Assignment 1

Instructions

Use this .rmd template to answer the 3 questions below. Once you have done this, you can knit the document to HTML and upload this document to moodle/e-class. I will only accept HTML documents, no exceptions.

Please read all of the assignment before attempting it.

Introduction

This assignment is meant to be a tutorial on using R markdown to “knit” together text, and statistical input and output. There will be a short video that accompanies this document to help get you started.

A basic ability to work with data, perform statistical analysis and interpret statistical output are part of the learning objectives of this course. R will be how we perform the statistical analysis, and Rmarkdown will be how we present our analysis. Markdown is a markup language used to produced documents in with a simple text syntax. Just some basics:

Section headers are done with the pound sign

Section 1

New subsection

Lists are done enumerated

first,
second,
third.

Or itemized

first,
second,
third

The spacing is important.

We can write in math by using the dollar sign notation. This is an inline equation $Y_i = \beta_0 + \beta_1x_i + u_i$ and the double dollar sign notation for regular equations:

\[ Y_i = \beta_0 + \beta_1x_i + u_i \]

That is all the basic markdown syntax required for this course. The cheat sheet is a good reference.

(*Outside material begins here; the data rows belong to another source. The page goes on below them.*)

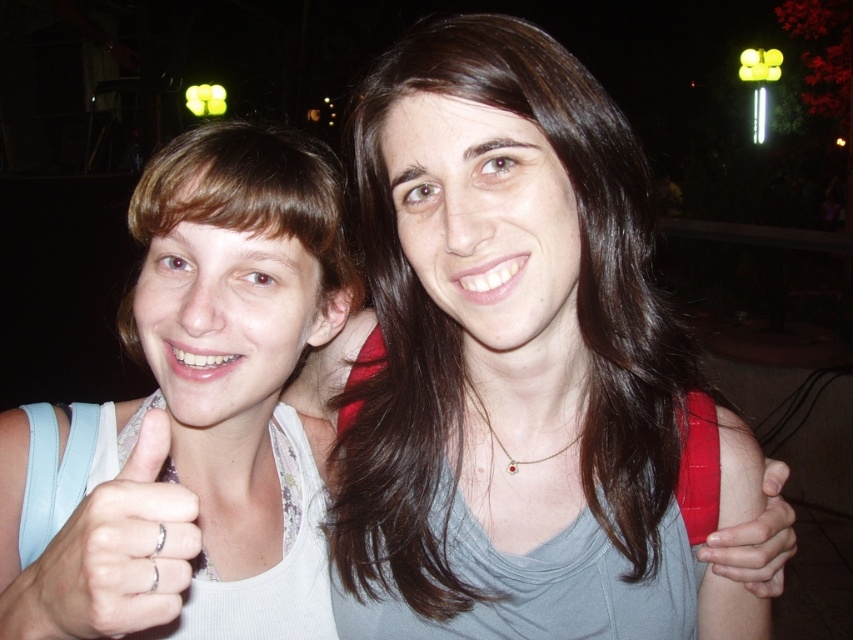 Question: Does dark brown hair at center come in front of silver metallic ring at lower left?

Choices:
 (A) no
 (B) yes

Answer: (A)

Question: Which point is closer to the camera?

Choices:
 (A) silver metallic ring at lower left
 (B) smooth skin hand at center

Answer: (A)

Question: Is dark brown hair at center to the right of silver metallic ring at lower left from the viewer's perspective?

Choices:
 (A) no
 (B) yes

Answer: (B)

Question: Which object is the closest to the white fabric shirt at left?

Choices:
 (A) smooth skin hand at center
 (B) silver metallic ring at lower left
 (C) dark brown hair at center

Answer: (B)

Question: Which of the following is the farthest from the observer?

Choices:
 (A) (381, 456)
 (B) (750, 588)
 (C) (254, 451)

Answer: (C)

Question: Can you confirm if dark brown hair at center is smaller than silver metallic ring at lower left?

Choices:
 (A) no
 (B) yes

Answer: (A) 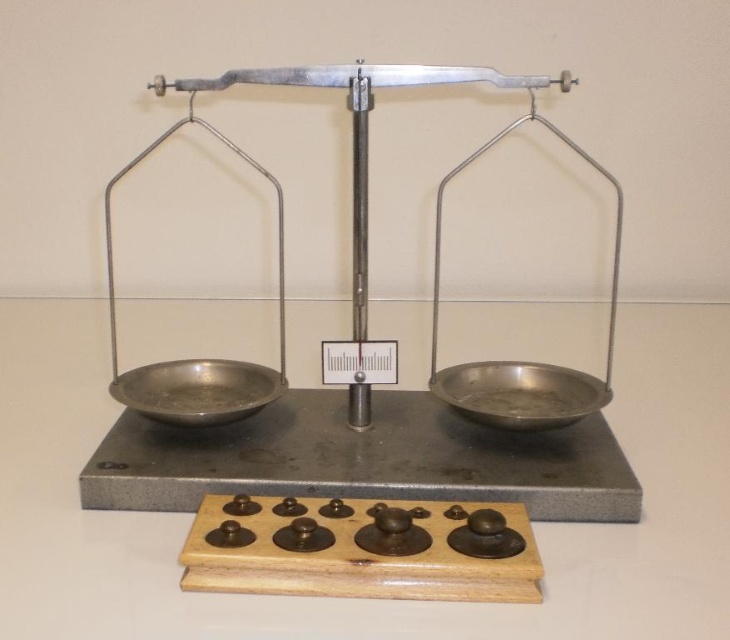 You are a customer in a store and want to place a metallic silver bowl at right onto the balance scale. Based on the scene, where exactly should you place it?

The metallic silver bowl at right should be placed on one of the pans of the balance scale since the pans are designed to hold items for weighing.

You have a small toy car that is 12 centimeters long. You want to place it on either the wooden tray at center or the metallic silver bowl at right. Based on their widths, which one can definitely fit the toy car without overhanging?

The wooden tray at center is wider than the metallic silver bowl at right, so the toy car will fit better on the wooden tray at center.

You are standing in front of the image and want to locate the metallic scale at center. What are the coordinates of its position?

The metallic scale at center is located at coordinates point (x=395, y=438). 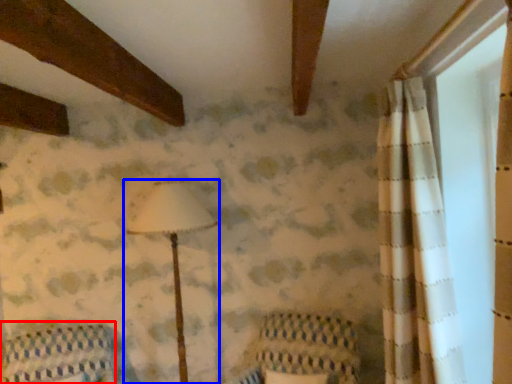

Input statistical commands

There are two ways to input statistical commands in Rmarkdown. The main one is called a code-chunk. They are started with three ticks (beside the one key) and then {r}, and then closed with three ticks. You can put them anywhere in the document. A code chunk is set up properly when it turns shaded gray in the markdown editor. Inside a code chunk, it is no longer a markdown language, but the R language.

Data management

I will always use the tidyverse syntax in this course. In terms of data management, there are three main commands to know. These are filter(), select(), and mutate(). The filter command subsets rows with a logical argument. Select subsets columns by selecting variables – there will not be much need for this. Finally, we can create or alter variables by sign mutate(). I will demonstrate below. For the first couple of assignments, I will provide the code, so this is just a reference so that you can learn how the code works.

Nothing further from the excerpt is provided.